Durante o processo criativo da performance, que aconteceu entre encontros (Zoom) e diálogos (Whatsapp) virtuais, assim como na mostra online (Yotube), buscamos compor as nossas diferenças, sensibilidades, posicionamentos, condições e outras multiplicidades possíveis, buscando nos compreender em processo de des-construção constante, individual e coletiva. Partindo de questões como deficiências, invisibilidades, exclusões, violências e outras forças antropologofalocêntricas que se impõem aos nossos corpos, mentes e espíritos, pudemos perceber a nós próprias, aos outros e ao mundo enquanto fomos mediadas, abrindo abas infinitas de composições das nossas subjetividades polifônicas. Assim, nos a-fetamos e expressamos esses a-fetos, na busca de encontrar uma linguagem comum e fluida como a água ou o ambiente virtual.

O silêncio como lugar de escuta. A arte como lugar de fala. Assim apreendemos a realidade, problematizamos a cultura e manifestamos os nossos anseios. Não foi preciso ir muito longe no tempo ou no espaço para reencontrar a nossa ancestralidade trans-formada em crises de identidade e traumas culturais cada vez mais estimulados pelo capitalismo global. Ainda temos em nossos corpos as chagas coloniais que se manifestam como maiorias minorizadas e minorias majoritárias, em um jogo de forças sociais cada vez mais complexo e interseccional.

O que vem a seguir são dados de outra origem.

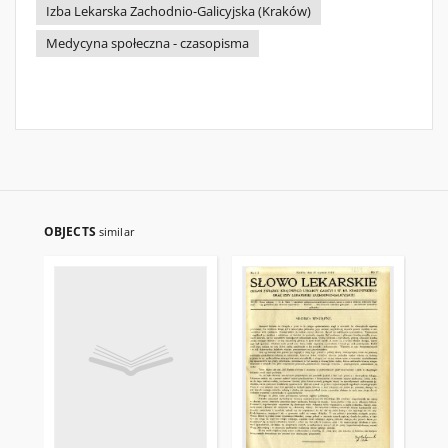
Izba Lekarska Zachodnio-Galicyjska (Kraków)
Medycyna społeczna - czasopisma
OBJECTS
similar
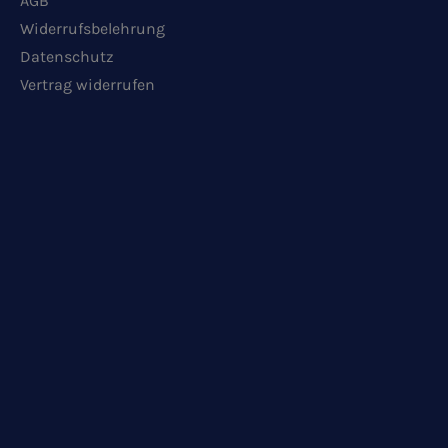
AGB
Widerrufsbelehrung
Datenschutz
Vertrag widerrufen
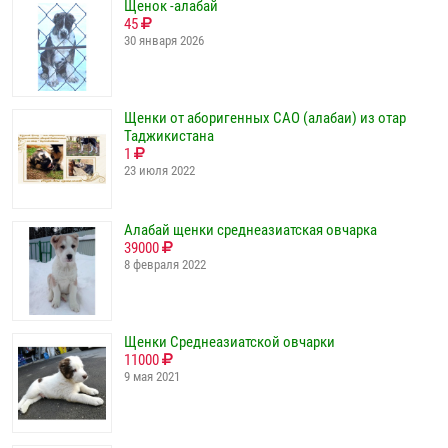
Щенок -алабай
45
30 января 2026
Щенки от аборигенных САО (алабаи) из отар
Таджикистана
1
23 июля 2022
Алабай щенки среднеазиатская овчарка
39000
8 февраля 2022
Щенки Среднеазиатской овчарки
11000
9 мая 2021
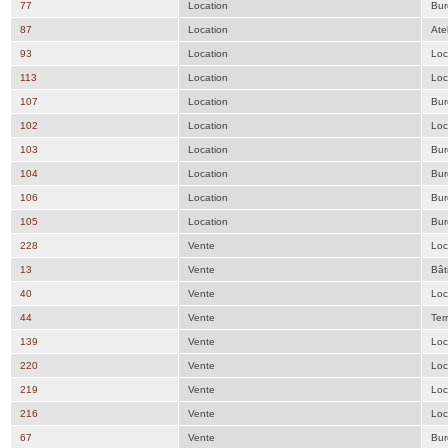
77
Location
Bur
87
Location
Atel
93
Location
Loc
113
Location
Loc
107
Location
Bur
102
Location
Loc
103
Location
Bur
104
Location
Bur
106
Location
Bur
105
Location
Bur
228
Vente
Loc
13
Vente
Bât
40
Vente
Loc
44
Vente
Ter
139
Vente
Loc
220
Vente
Loc
219
Vente
Loc
216
Vente
Loc
67
Vente
Bur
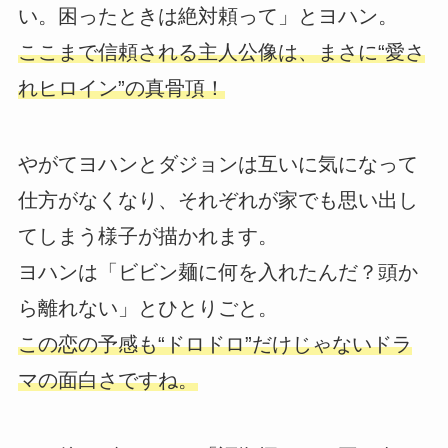
い。困ったときは絶対頼って」とヨハン。
ここまで信頼される主人公像は、まさに“愛さ
れヒロイン”の真骨頂！
やがてヨハンとダジョンは互いに気になって
仕方がなくなり、それぞれが家でも思い出し
てしまう様子が描かれます。
ヨハンは「ビビン麺に何を入れたんだ？頭か
ら離れない」とひとりごと。
この恋の予感も“ドロドロ”だけじゃないドラ
マの面白さですね。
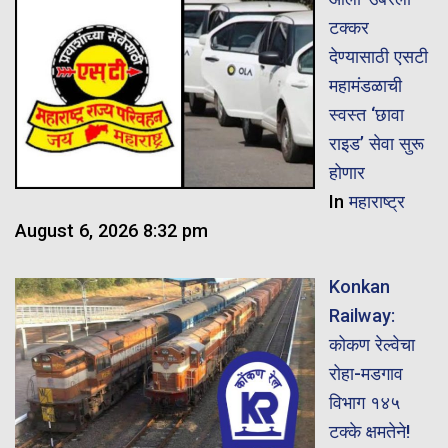
टक्कर
देण्यासाठी एसटी
महामंडळाची
स्वस्त ‘छावा
राइड’ सेवा सुरू
होणार
In
महाराष्ट्र
August 6, 2026 8:32 pm
Konkan
Railway:
कोकण रेल्वेचा
रोहा-मडगाव
विभाग १४५
टक्के क्षमतेने!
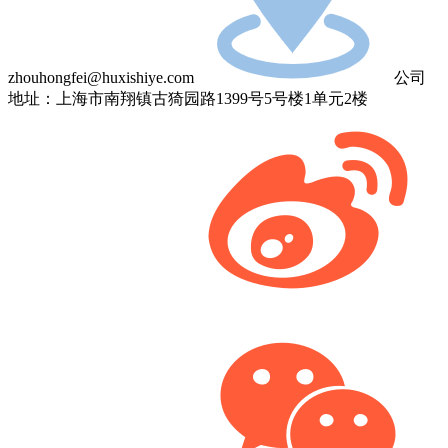
zhouhongfei@huxishiye.com
公司
地址：上海市南翔镇古猗园路1399号5号楼1单元2楼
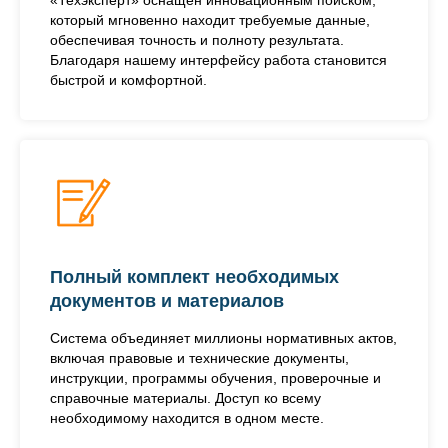
«Техэксперт» оснащен инновационным поиском,
который мгновенно находит требуемые данные,
обеспечивая точность и полноту результата.
Благодаря нашему интерфейсу работа становится
быстрой и комфортной.
Полный комплект необходимых
документов и материалов
Система объединяет миллионы нормативных актов,
включая правовые и технические документы,
инструкции, программы обучения, проверочные и
справочные материалы. Доступ ко всему
необходимому находится в одном месте.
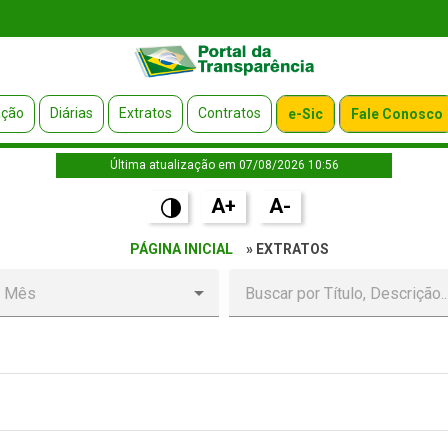
ação
Diárias
Extratos
Contratos
e-Sic
Fale Conosco
Última atualização em 07/08/2026 10:56
A+
A-
PÁGINA INICIAL
» EXTRATOS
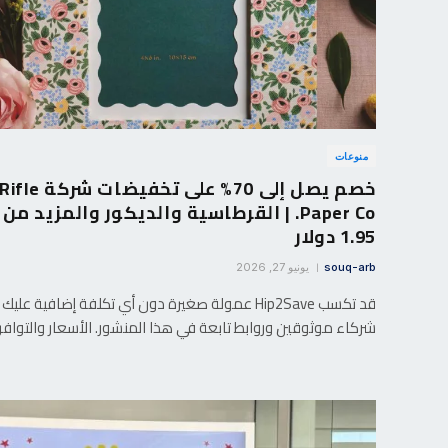
منوعات
خصم يصل إلى 70% على تخفيضات شركة Rifle
Paper Co. | القرطاسية والديكور والمزيد من
1.95 دولار
souq-arb
يونيو 27, 2026
قد تكسب Hip2Save عمولة صغيرة دون أي تكلفة إضافية عليك 
شركاء موثوقين وروابط تابعة في هذا المنشور. الأسعار والتواف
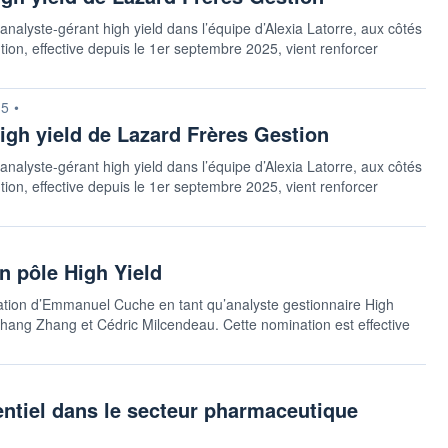
yste-gérant high yield dans l’équipe d’Alexia Latorre, aux côtés
on, effective depuis le 1er septembre 2025, vient renforcer
15
•
igh yield de Lazard Frères Gestion
yste-gérant high yield dans l’équipe d’Alexia Latorre, aux côtés
on, effective depuis le 1er septembre 2025, vient renforcer
n pôle High Yield
tion d’Emmanuel Cuche en tant qu’analyste gestionnaire High
Qihang Zhang et Cédric Milcendeau. Cette nomination est effective
entiel dans le secteur pharmaceutique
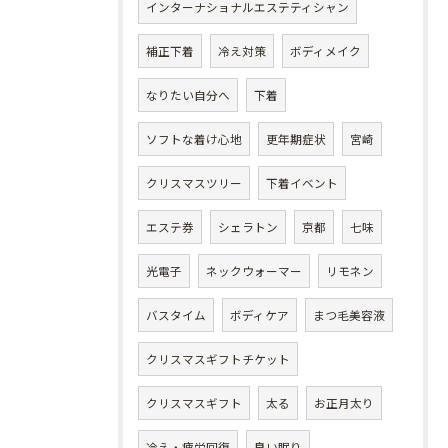
インターナショナルエステティシャン
補正下着
冷え対策
ボディメイク
なりたい自分へ
下着
ソフトな着け心地
更年期症状
宮崎
クリスマスツリー
下着イベント
エステ券
シェラトン
京都
七味
光電子
ネックウォーマー
リモネン
バスタイム
ボディケア
まつ毛美容液
クリスマスギフトチケット
クリスマスギフト
太る
お正月太り
冷え・疲労回復
良い眠り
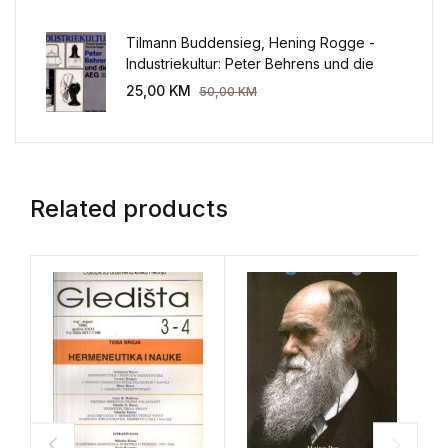
Tilmann Buddensieg, Hening Rogge -
Industriekultur: Peter Behrens und die
AEG 1907-1914.
25,00
KM
50,00
KM
Related products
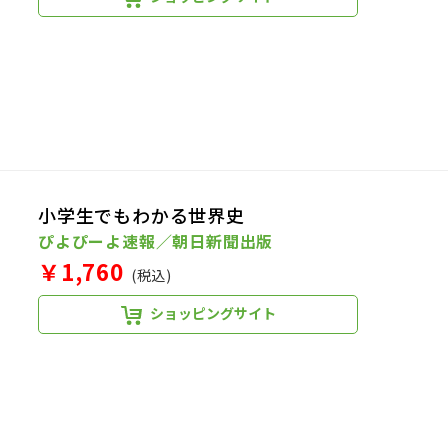
小学生でもわかる世界史
ぴよぴーよ速報／朝日新聞出版
￥1,760
(税込)
ショッピングサイト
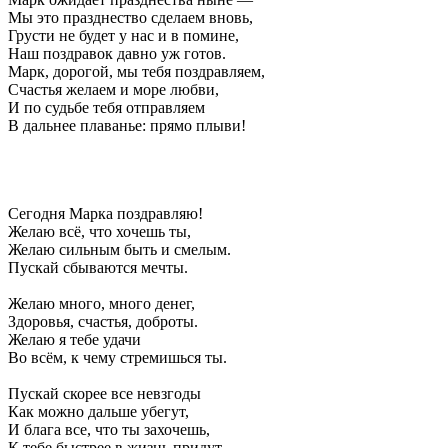
Мы это празднество сделаем вновь,
Грусти не будет у нас и в помине,
Наш поздравок давно уж готов.
Марк, дорогой, мы тебя поздравляем,
Счастья желаем и море любви,
И по судьбе тебя отправляем
В дальнее плаванье: прямо плыви!
Сегодня Марка поздравляю!
Желаю всё, что хочешь ты,
Желаю сильным быть и смелым.
Пускай сбываются мечты.
Желаю много, много денег,
Здоровья, счастья, доброты.
Желаю я тебе удачи
Во всём, к чему стремишься ты.
Пускай скорее все невзгоды
Как можно дальше убегут,
И блага все, что ты захочешь,
К тебе быстрее в жизнь придут.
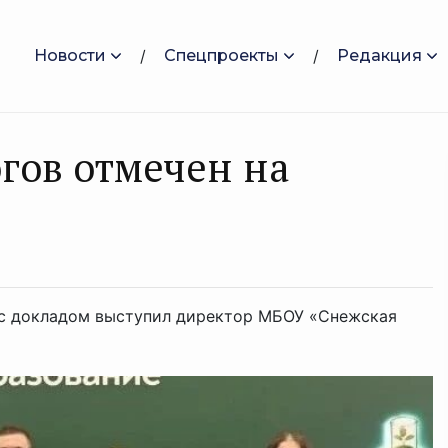
Новости
Спецпроекты
Редакция
гов отмечен на
 с докладом выступил директор МБОУ «Снежская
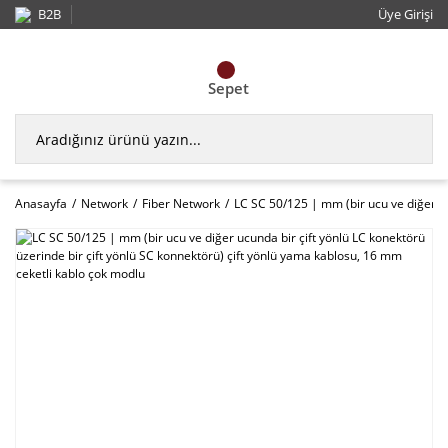
B2B
Üye Girişi
Sepet
Anasayfa
Network
Fiber Network
LC SC 50/125 | mm (bir ucu ve diğer uc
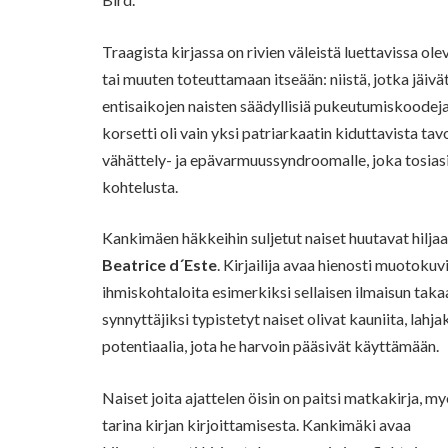
Traagista kirjassa on rivien väleistä luettavissa ol
tai muuten toteuttamaan itseään: niistä, jotka jäiv
entisaikojen naisten säädyllisiä pukeutumiskoodeja
korsetti oli vain yksi patriarkaatin kiduttavista tav
vähättely- ja epävarmuussyndroomalle, joka tosiasi
kohtelusta.
Kankimäen häkkeihin suljetut naiset huutavat hilja
Beatrice d´Este
. Kirjailija avaa hienosti muotokuvi
ihmiskohtaloita esimerkiksi sellaisen ilmaisun taka
synnyttäjiksi typistetyt naiset olivat kauniita, lahja
potentiaalia, jota he harvoin pääsivät käyttämään.
Naiset joita ajattelen öisin on paitsi matkakirja, m
tarina kirjan kirjoittamisesta. Kankimäki avaa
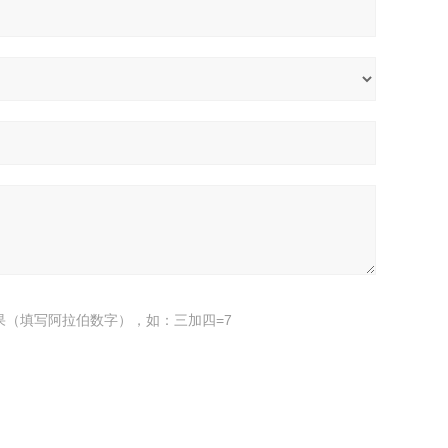
果（填写阿拉伯数字），如：三加四=7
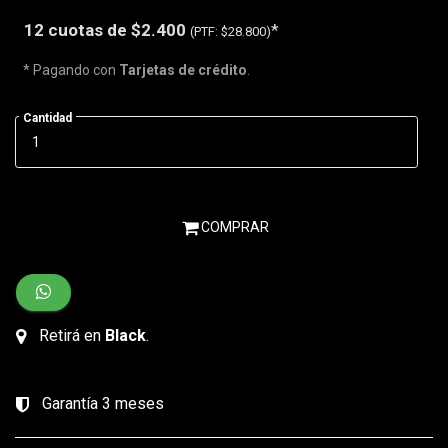
12 cuotas de
$2.400
*
(PTF:
$28.800)
* Pagando con
Tarjetas de crédito
.
Cantidad
COMPRAR
Retirá en
Black
.
Garantía 3 meses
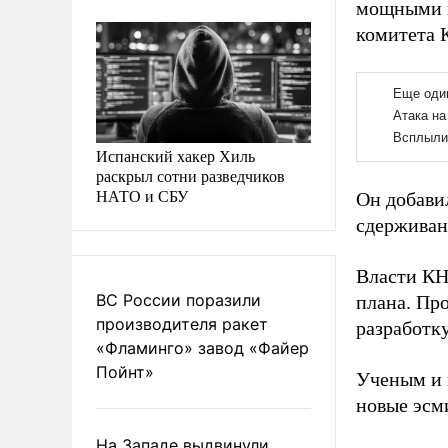
мощными в
комитета 
Испанский хакер Хиль
раскрыл сотни разведчиков
НАТО и СБУ
Он добави
сдерживан
Власти КН
ВС России поразили
плана. Пр
производителя ракет
разработк
«Фламинго» завод «Файер
Пойнт»
Ученым и 
новые эсм
На Западе выдвинули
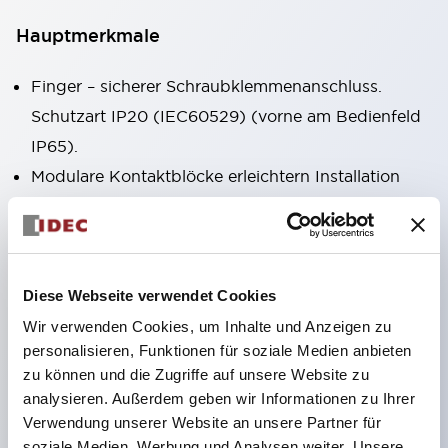
Hauptmerkmale
Finger – sicherer Schraubklemmenanschluss.
Schutzart IP20 (IEC60529) (vorne am Bedienfeld
IP65).
Modulare Kontaktblöcke erleichtern Installation
und Demontage.
Schwarzer Rahmen, silberner Rahmen.
Verfügt außerdem über Schlüsselauswahlschalter,
integrierte Anzeigeleuchte, vielfältige Modelle!
Diese Webseite verwendet Cookies
Verfügt über Not-Aus-Schalter nach
Wir verwenden Cookies, um Inhalte und Anzeigen zu
personalisieren, Funktionen für soziale Medien anbieten
internationalen Standards. Erhältlich in
zu können und die Zugriffe auf unsere Website zu
beleuchteter und unbeleuchteter Ausführung.
analysieren. Außerdem geben wir Informationen zu Ihrer
Rückstellmechanismus als Zug- oder Drehtyp.
Verwendung unserer Website an unsere Partner für
Verfügt über Direktöffnungsfunktion (IEC60947-
soziale Medien, Werbung und Analysen weiter. Unsere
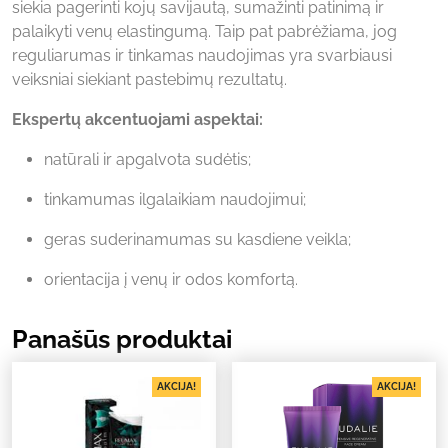
siekia pagerinti kojų savijautą, sumažinti patinimą ir
palaikyti venų elastingumą. Taip pat pabrėžiama, jog
reguliarumas ir tinkamas naudojimas yra svarbiausi
veiksniai siekiant pastebimų rezultatų.
Ekspertų akcentuojami aspektai:
natūrali ir apgalvota sudėtis;
tinkamumas ilgalaikiam naudojimui;
geras suderinamumas su kasdiene veikla;
orientacija į venų ir odos komfortą.
Panašūs produktai
AKCIJA!
AKCIJA!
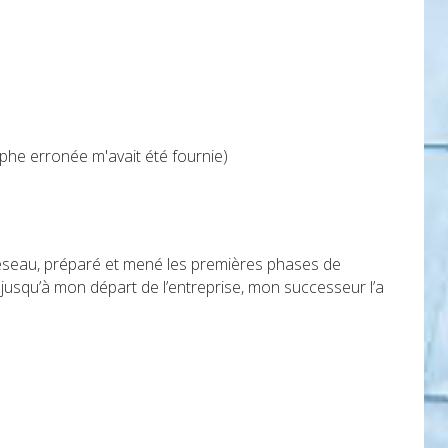
he erronée m'avait été fournie)
 et réseau, préparé et mené les premières phases de
 jusqu’à mon départ de l’entreprise, mon successeur l’a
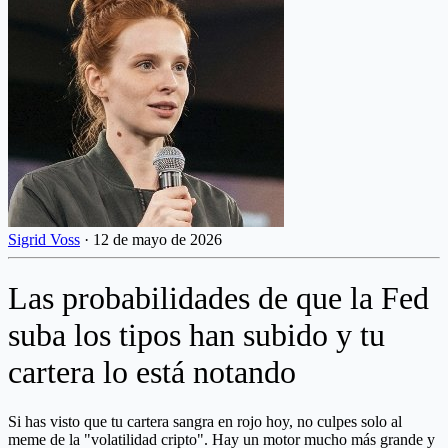
Sigrid Voss
·
12 de mayo de 2026
Las probabilidades de que la Fed
suba los tipos han subido y tu
cartera lo está notando
Si has visto que tu cartera sangra en rojo hoy, no culpes solo al
meme de la "volatilidad cripto". Hay un motor mucho más grande y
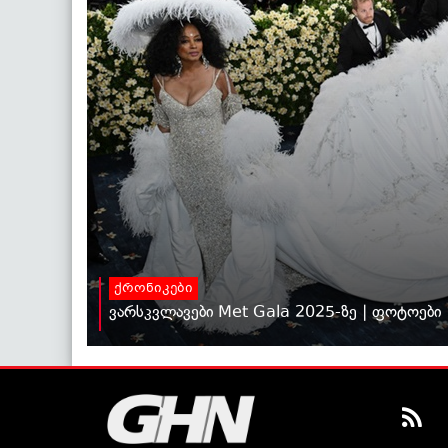
ქრონიკები
ვარსკვლავები Met Gala 2025-ზე | ფოტოები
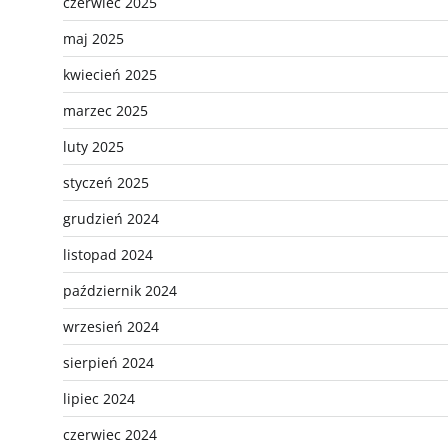
czerwiec 2025
maj 2025
kwiecień 2025
marzec 2025
luty 2025
styczeń 2025
grudzień 2024
listopad 2024
październik 2024
wrzesień 2024
sierpień 2024
lipiec 2024
czerwiec 2024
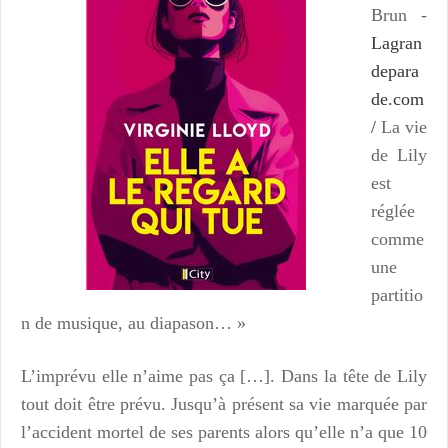
Brun -
Lagran
depara
de.com
/
La vie
de Lily
est
réglée
comme
une
partitio
n de musique, au diapason… »
L’imprévu elle n’aime pas ça […]. Dans la tête de Lily
tout doit être prévu.
Jusqu’à présent sa vie marquée par
l’accident mortel de ses parents alors qu’elle n’a que 10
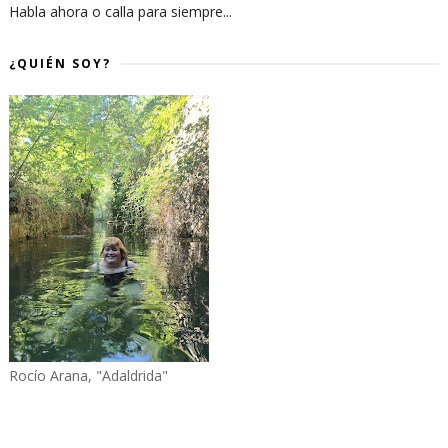
Habla ahora o calla para siempre...
¿QUIÉN SOY?
Rocío Arana, "Adaldrida"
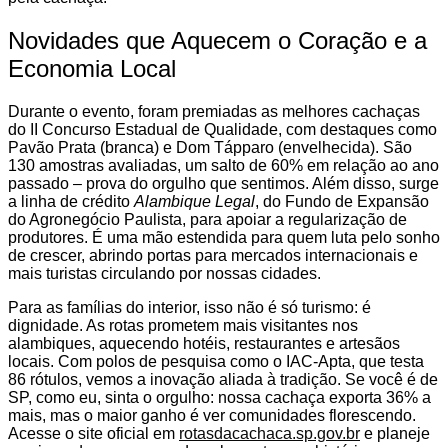
Novidades que Aquecem o Coração e a
Economia Local
Durante o evento, foram premiadas as melhores cachaças
do II Concurso Estadual de Qualidade, com destaques como
Pavão Prata (branca) e Dom Tápparo (envelhecida). São
130 amostras avaliadas, um salto de 60% em relação ao ano
passado – prova do orgulho que sentimos. Além disso, surge
a linha de crédito
Alambique Legal
, do Fundo de Expansão
do Agronegócio Paulista, para apoiar a regularização de
produtores. É uma mão estendida para quem luta pelo sonho
de crescer, abrindo portas para mercados internacionais e
mais turistas circulando por nossas cidades.
Para as famílias do interior, isso não é só turismo: é
dignidade. As rotas prometem mais visitantes nos
alambiques, aquecendo hotéis, restaurantes e artesãos
locais. Com polos de pesquisa como o IAC-Apta, que testa
86 rótulos, vemos a inovação aliada à tradição. Se você é de
SP, como eu, sinta o orgulho: nossa cachaça exporta 36% a
mais, mas o maior ganho é ver comunidades florescendo.
Acesse o site oficial em
rotasdacachaca.sp.gov.br
e planeje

Refutamos, contudo, a posição de vítimas da história ou da vez. Abram alas que queremos passar com a nossa sede de criar, a nossa vontade de saber, a nossa capacidade de fazer, a nossa potência de r-existir.

Na dialética entre a necessidade de rompermos com os silenciamentos culturais das violências materiais e simbólicas que, ora somatizamos, ora reproduzimos de diversas formas, e ao mesmo tempo nos apropriarmos do silêncio como um exercício do cuidado de si contra os males da sociedade contemporânea do cansaço, em Esqueceram de mim s/n, nos apresentamos através de imagens e nomes de mulheres ou entidades femininas em diálogo direto com as temáticas colocadas pelo coletivo e pelo evento: Anastácia, princesa iorubá escravizada no Brasil, usando a máscara de flandres como instrumento de tortura; a modelo brasileira Brenda Costa, através do livro autobiográfico Bela do Silêncio, no qual ela escreve sobre os seus desafios como deficiente auditiva numa carreira internacional, ao passo em que problematizamos o padrão de beleza e de comportamento, fazendo colagens na capa do seu livro; imagens com a pergunta que não vai calar “Quem matou Marielle Franco?”; imagens da deusa egípcia do silêncio, Mereteseger, e da sua versão irlandesa, Senhora do Silêncio, ambas conclamadas em tempos de ruídos incessantes.

Entre o processo de abrirmos nossa performance com a identidade corpo-nome (pessoal) e encerrarmos corpo-afeto (coletivo), nos damos conta dos nossos privilégios como bípedes e supostas neurotípicas, assim como das nossas deficiências econômicas e tecnológicas. Tudo é relativo, basta mudar o ponto de vista. Contra os formalismos, os fluxos descontínuos. Contra os perfeccionismos individuais, as realizações coletivas. Contra as exclusões sociais, as artes dos encontros. Contra a homogeneização das nossas singularidades, as manifestações de nossas naturezas mais selvagens. Contra as produções da falta, a plenitude dos desejos. Contra as notas da censura, as vari-ações táticas dos sentidos.

Nos identificarmos por uma palavra composta, corpo-isso, corpo-aquilo é o que somos: múltiplos corpos em constante transformação. O corpo é nossa linhagem comum, isso ou aquilo é nossa identidade pessoal ou coletiva. Somos todas de uma mesma tribo de corpos indóceis, da performance artística, das artes cênicas e das linguagens outras que se corporificam através da intensidade dos a-fetos em jogo.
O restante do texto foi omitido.